Spotify is my the source of my life power even though it can be very annoying
is your room messy or clean?
mostly messy 
what color are your eyes?
greeeeeeeen
do you like your name? why?
nah m8 but I like a lot of the nicknames that you can make out of it
what is your relationship status?
single and ready to mingle
describe your personality in 3 words or less
memes, existencialist, shit
what color hair do you have?
normally light brown but I dyed it really dark brown/black
what kind of car do you drive? color?
i am too young to drive 
where do you shop?
in shops (mostly online or bershka or things like h
how would you describe your style?
mostly black and trying not at all or too hard
favorite social media account
@vdwthmp​ WINKWINK
what size bed do you have?
twin sized and king sized, one at home and one at my father’s house
any siblings?
i have one brother and three step sisters
if you can live anywhere in the world where would it be? why?

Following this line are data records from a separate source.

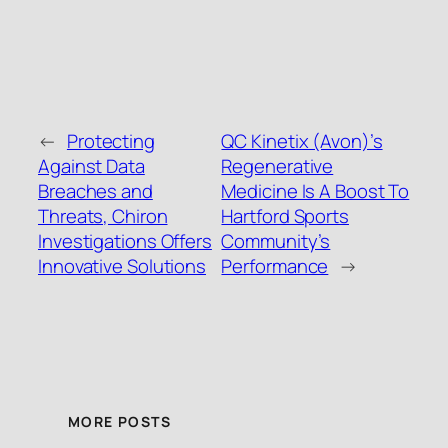
←
Protecting
QC Kinetix (Avon)’s
Against Data
Regenerative
Breaches and
Medicine Is A Boost To
Threats, Chiron
Hartford Sports
Investigations Offers
Community’s
Innovative Solutions
Performance
→
MORE POSTS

ICELAND I WANT TO LIVE IN ICELAND
SOMEONE GO WITH ME TO ICELAND
favorite snapchat filter?
the toast filter, it’s seriously underrated
favorite makeup brand(s)
cruelty free ones
how many times a week do you shower?
like five to seven
favorite tv show?
I don’t really watch tv shows, but I really like things like American Horror Story (old seasons though, new ones aren’t that good) and Scream Queens
how tall are you?
I am like 181 cm = Very Tall
sandals or sneakers?
def sneakers
do you go to the gym?
......................................good one
describe your dream date
BOIIIII this is hard
we would go around bookshops together and hold hands and then when it starts raining we would find a random coffee house and spend a few hours there drinking good coffee and laughing and we’d be very silly and we’d be out into the night and he would hug me a lot and shit
i am so fucking lonely
how much money do you have in your wallet at the moment?

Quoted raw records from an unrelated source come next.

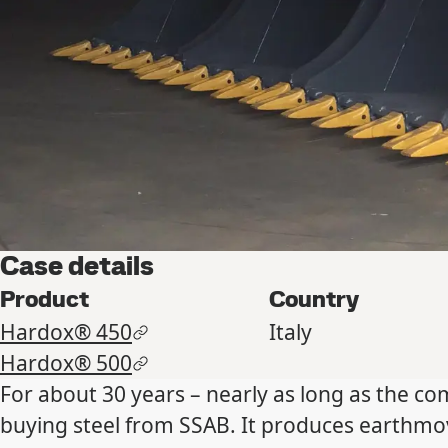
Case details
Product
Country
Hardox® 450
Italy
Hardox® 500
For about 30 years – nearly as long as the c
buying steel from SSAB. It produces earthmo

like two stickers and some dirt
what color socks are you wearing?
nO SOCKS
how many pillows do you sleep with?
27 (i wish i was kidding)
do you have a job? what do you do?
kind of but not really i work just few nights a month
how many friends do you have?
1 - @vdwthmp
whats the worst thing you have ever done?
I mean, you know, I have to confess, when me and my friends sort of used to run through the fields of wheat, the farmers weren’t too pleased about that.

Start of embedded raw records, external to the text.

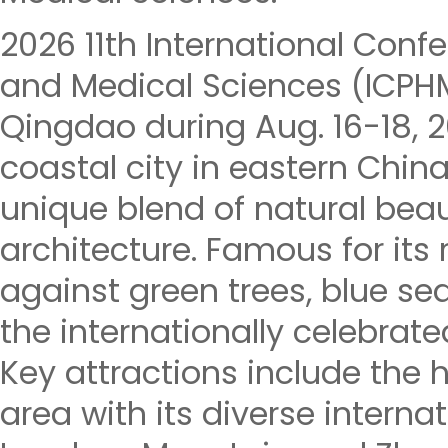
2026 11th International Conf
and Medical Sciences (ICPHM
Qingdao during Aug. 16-18, 
coastal city in eastern China
unique blend of natural beau
architecture. Famous for its
against green trees, blue seas
the internationally celebrate
Key attractions include the h
area with its diverse internat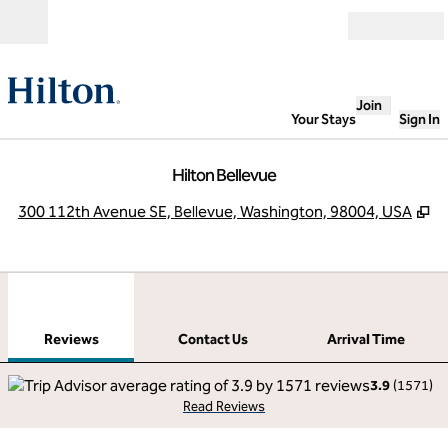
Skip to content
Open
Join
Your Stays
Sign In
Hilton Bellevue
,
O
300 112th Avenue SE, Bellevue, Washington, 98004, USA
1
/
12
previous image
next
1 of 12
Contact Us
Reviews
Contact Us
Arrival Time
3.9
(
1571
)
Read Reviews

if you get that joke i automatically love you k 
whats your favorite candle scent?
probably like cinnamon or firewood or something like that (i LOVE candles though so any candle in the world i will love)
3 favorite boy names
Elliot, Max, Alex
3 favorite girl names
Maya (I may be a bit biased though), Emma, Nina 
who is your celebrity crush?
Evan Peters
favorite movie?
THE BREAKFAST CLUB
do you read a lot? whats your favorite book?
i read a lot a lot a lot and my favourite book is Challenger Deep by Neal Shusterman
money or brains?
brains? obviously
do you have a nickname? what is it?
i have a million nicknames and if you come up with one i will LOVE YOU
how many times have you been to the hospital?
like three, I am like never sick
top 10 favorite songs
there’s no way I’ll be able to do this. Let’s just say Fall Away by twenty one pilots, Skinny by Filter and The Sea Is A Good Place To Think Of The Future by Los Campesinos! (the longest title in the world) would be up there
do you take any medications daily?
yup, for my blood pressure
what is your skin type? (oily, dry, etc)
half oily half dry
what is your biggest fear?
not being good enough for anyone or anything MOVING ON
how many kids do you want?
one or two
whats your go to hair style?
no hair style
what type of house do you live in? (big, small, etc)
i live in a tiny flat
who is your role model?
I don’t think I have one, I just have people that motivate me a lot
what was the last compliment you received?
can’t remember, probably something from @vdwthmp​ because she is the only person who compliments men lol 
what was the last text you sent?
i texted my mom what grades I will have at the end of this school year because she is away
how old were you when you found out santa wasn’t real?
around six? 
what is your dream car?
don’t have one, it just has to be big
opinion on smoking?
as long as you’re not addicted and it’s only occasional? i don’t know really, everyone knows it’s harmful so just do your own thing, i don’t mind people smoking around me though or anything
do you go to college?
not yet but i hope i will in the future, i really want to
what is your dream job?
a manager in some sort of big company
would you rather live in rural areas or the suburbs?
suburbs
do you take shampoo and conditioner bottles from hotels?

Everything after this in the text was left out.